Use the CMMC cost estimator if you need a rough planning range before talking to vendors.
Common NIST 800-171 Mistakes
Treating it as an IT-only project. NIST 800-171 affects contracts, HR, operations, facilities, procurement, and leadership. IT may implement many controls, but the business owns the risk.
Skipping the CUI discovery step. You cannot protect CUI until you know where it is. Many contractors discover late that CUI is sitting in old email threads, shared drives, supplier portals, or inspection files.
Writing policies nobody follows. Assessors care about operating reality. If the written procedure says one thing and employees do another, that is a gap.
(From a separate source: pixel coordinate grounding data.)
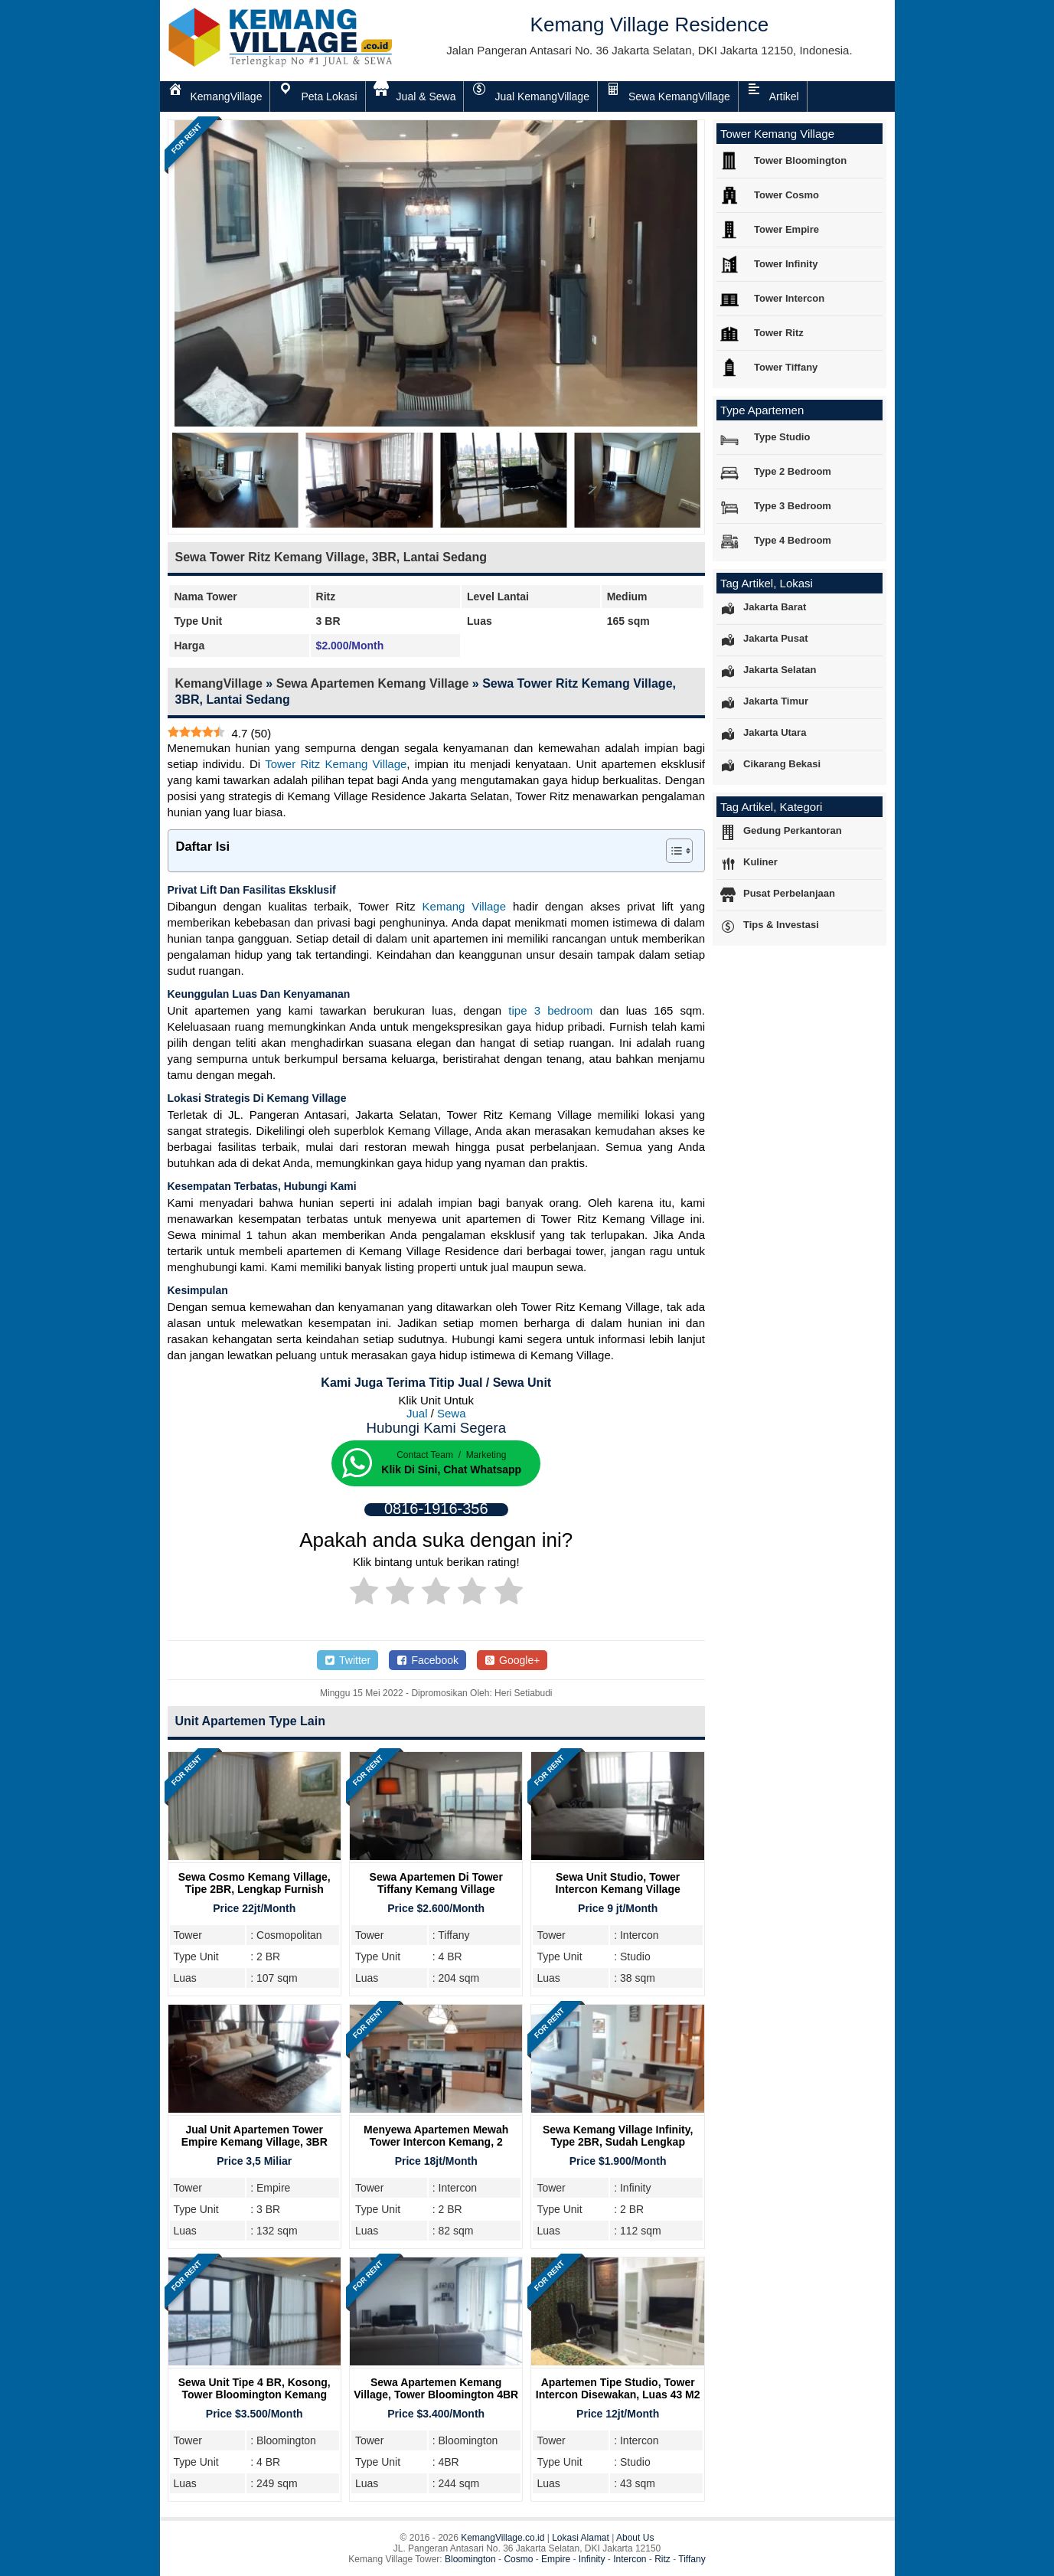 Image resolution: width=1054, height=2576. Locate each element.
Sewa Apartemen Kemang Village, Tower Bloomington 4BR (436, 2388)
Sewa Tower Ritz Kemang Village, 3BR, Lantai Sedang (331, 557)
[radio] (364, 1593)
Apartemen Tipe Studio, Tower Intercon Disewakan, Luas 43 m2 (618, 2388)
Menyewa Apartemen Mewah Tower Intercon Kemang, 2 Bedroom (436, 2141)
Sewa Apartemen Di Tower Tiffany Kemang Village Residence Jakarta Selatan (436, 1889)
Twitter (347, 1660)
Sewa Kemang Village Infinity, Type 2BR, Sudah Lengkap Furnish (618, 2141)
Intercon (629, 2559)
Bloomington (470, 2559)
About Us (635, 2537)
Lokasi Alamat (580, 2537)
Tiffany (691, 2559)
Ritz (662, 2559)
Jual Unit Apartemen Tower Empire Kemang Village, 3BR (254, 2135)
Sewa (451, 1413)
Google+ (512, 1660)
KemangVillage (219, 683)
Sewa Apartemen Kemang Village (372, 683)
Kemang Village (465, 906)
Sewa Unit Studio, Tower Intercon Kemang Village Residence (618, 1889)
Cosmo (518, 2559)
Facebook (427, 1660)
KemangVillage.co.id (502, 2537)
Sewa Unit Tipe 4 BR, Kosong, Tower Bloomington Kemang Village (254, 2394)
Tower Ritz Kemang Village (335, 763)
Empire (555, 2559)
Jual (417, 1413)
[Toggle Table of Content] (671, 851)
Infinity (592, 2559)
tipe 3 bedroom (550, 1010)
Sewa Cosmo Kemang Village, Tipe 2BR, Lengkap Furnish (254, 1883) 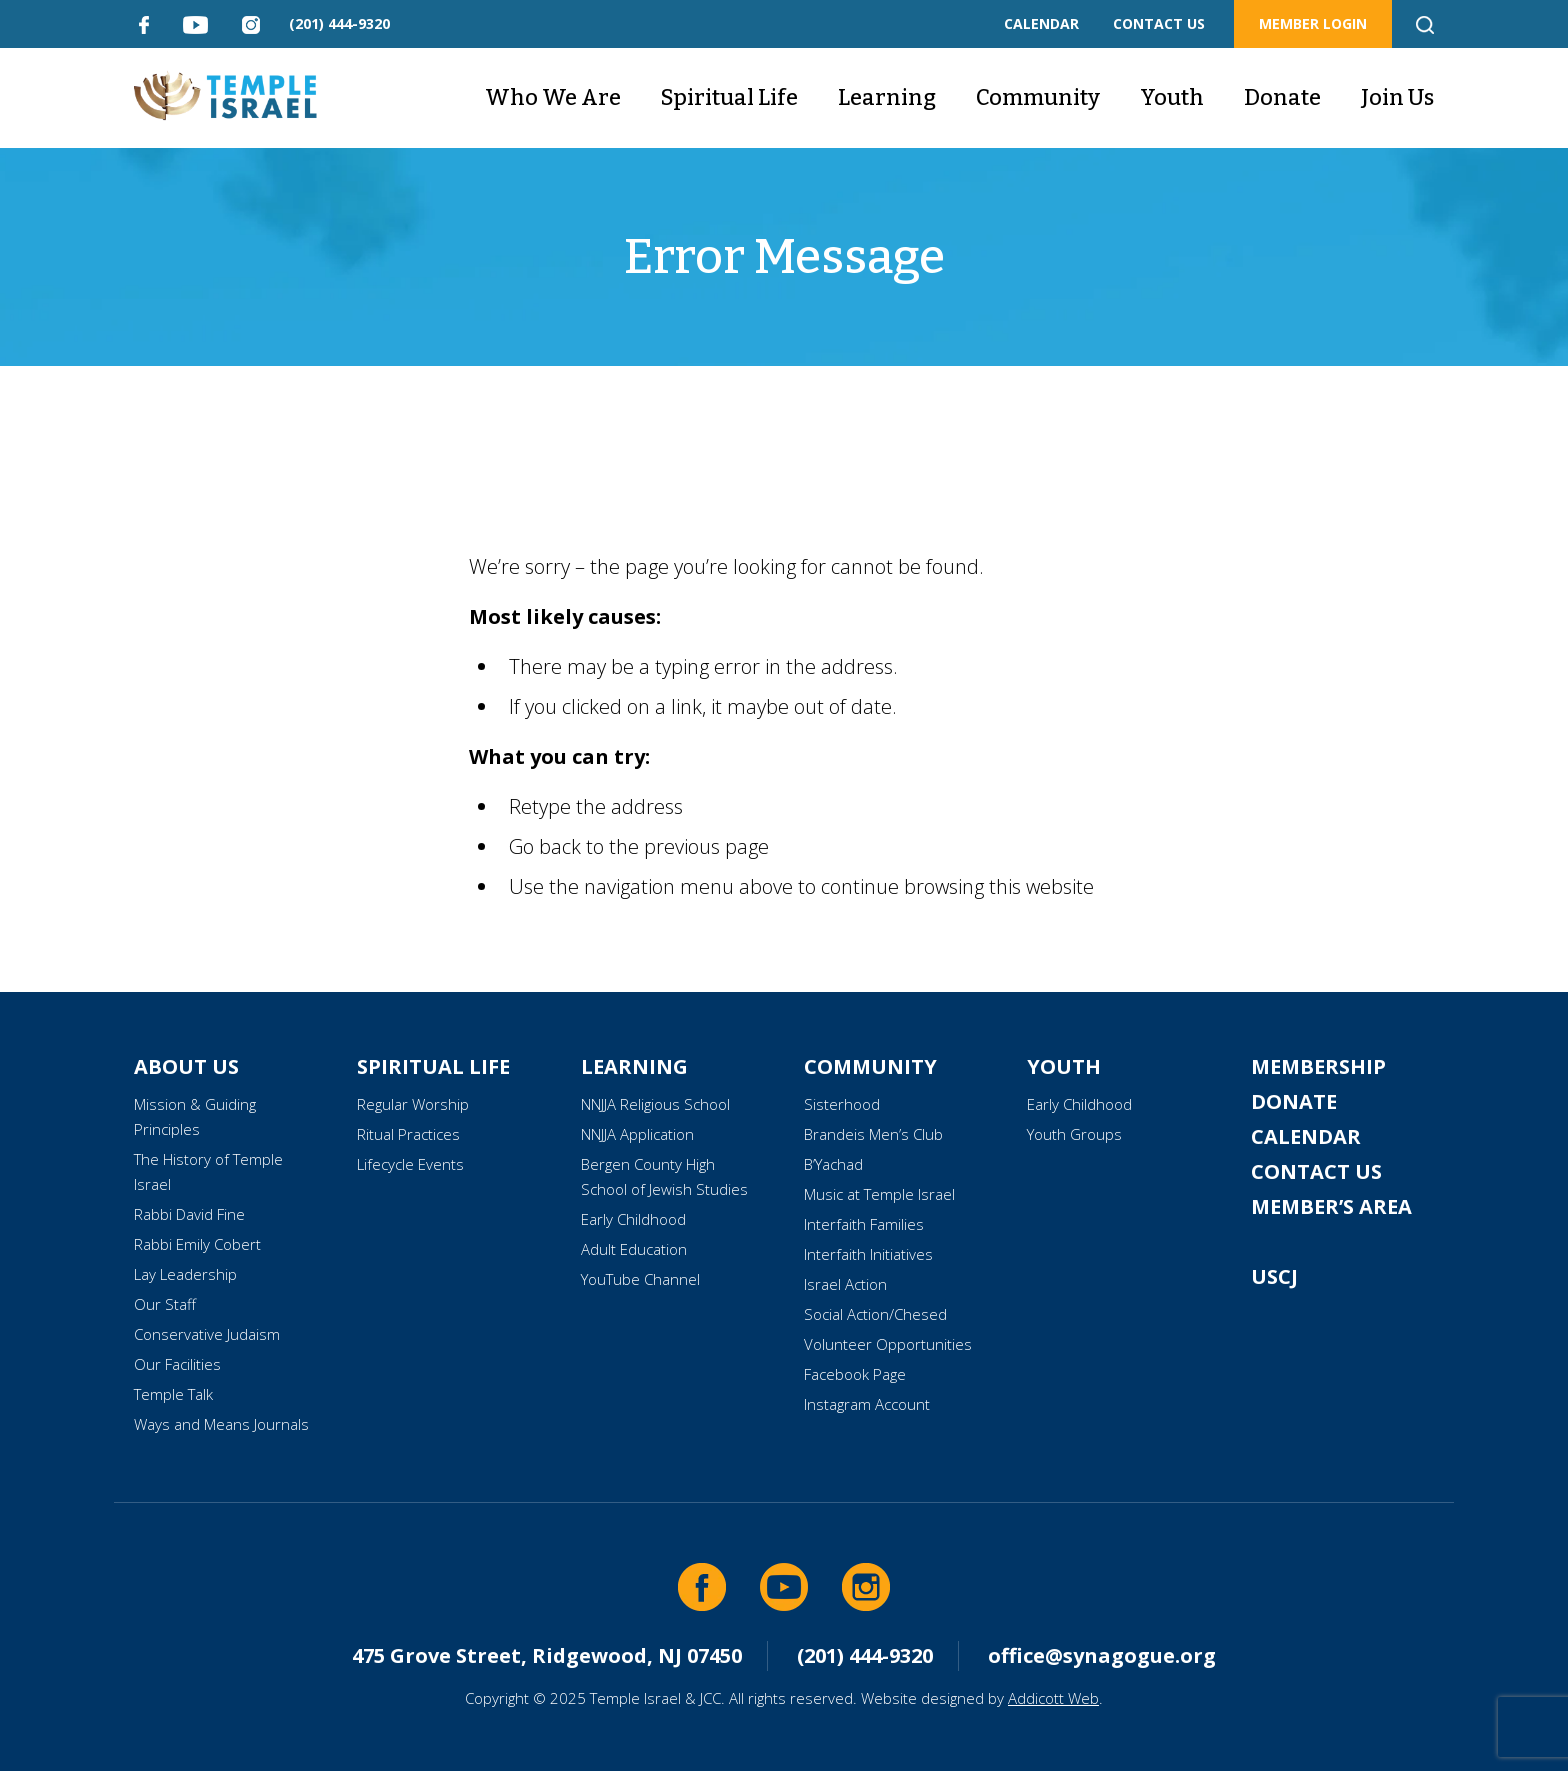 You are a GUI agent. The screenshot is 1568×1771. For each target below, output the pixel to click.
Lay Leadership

Assuming Microsoft 365 automatically solves everything. Government cloud tools can help, especially when designed as part of an enclave, but configuration and process still matter.
Waiting for the contract clause. If you wait until a solicitation or prime flowdown demands CMMC, you may not have enough time. Remediation can take months, especially if you need architecture changes, tooling, documentation, and assessment scheduling. See our CMMC timeline guide for the practical sequence.
What to Do First
If you are starting from scratch, use this order:
- Confirm whether you handle CUI. Review contracts, markings, prime flowdowns, portals, technical packages, and customer instructions.
- Map CUI flow. Identify where CUI enters, who touches it, where it is stored, and how it leaves.
- Define your boundary. Decide which systems are in scope and whether an enclave is realistic.
- Run a gap assessment. Compare your current environment against NIST 800-171.
- Prioritize high-impact fixes. Access control, MFA, asset inventory, patching, logging, incident response, and CUI handling usually come early.
- Build evidence as you remediate. Do not wait until the end to collect proof.
- Talk to a qualified RPO or C3PAO before assessment. A short scoping conversation can prevent expensive rework.
You can begin with Meridian’s free readiness assessment. It will not certify you, but it will help you see whether you are dealing with a small documentation problem or a larger technical remediation project.
When to Get Help
You should involve a qualified CMMC advisor if:
- You handle CUI and have never built an SSP.
- You are unsure whether your current environment is in scope.
- A prime contractor is asking for CMMC status or SPRS-related information.
- You have a near-term recompete or new award tied to CMMC requirements.
- You need to choose between an enclave, GCC High, MSP-managed environment, or full-network remediation.
Meridian does not perform CMMC assessments or remediation. We help contractors understand the problem and connect with the right partner when outside help makes sense. If you want a practical starting point, get in touch and we will point you in the right direction.
Frequently Asked Questions
Is NIST 800-171 the same as CMMC?
No. NIST 800-171 is the security requirement set for protecting CUI. CMMC is the DoD assessment program that verifies whether contractors have implemented the required controls at the applicable level.
How many NIST 800-171 requirements are there?
NIST SP 800-171 Rev. 2 contains 110 security requirements organized into 14 families. CMMC Level 2 is built around these requirements for contractors handling CUI.
Do subcontractors need NIST 800-171?
Yes, if CUI flows down to the subcontractor and is processed, stored, or transmitted on the subcontractor’s systems. Subcontractors should not assume the prime contractor carries the whole obligation.
Can I pass CMMC Level 2 with a POA&M?
Sometimes a conditional status may be possible, but not every gap is eligible and timelines are limited. Treat POA&Ms as temporary gap tracking, not a strategy for avoiding remediation.
What is the first NIST 800-171 step for a small contractor?
Map CUI. Find where it enters, where it is stored, who touches it, and which systems transmit it. Without that scope map, every cost estimate and remediation plan is guesswork.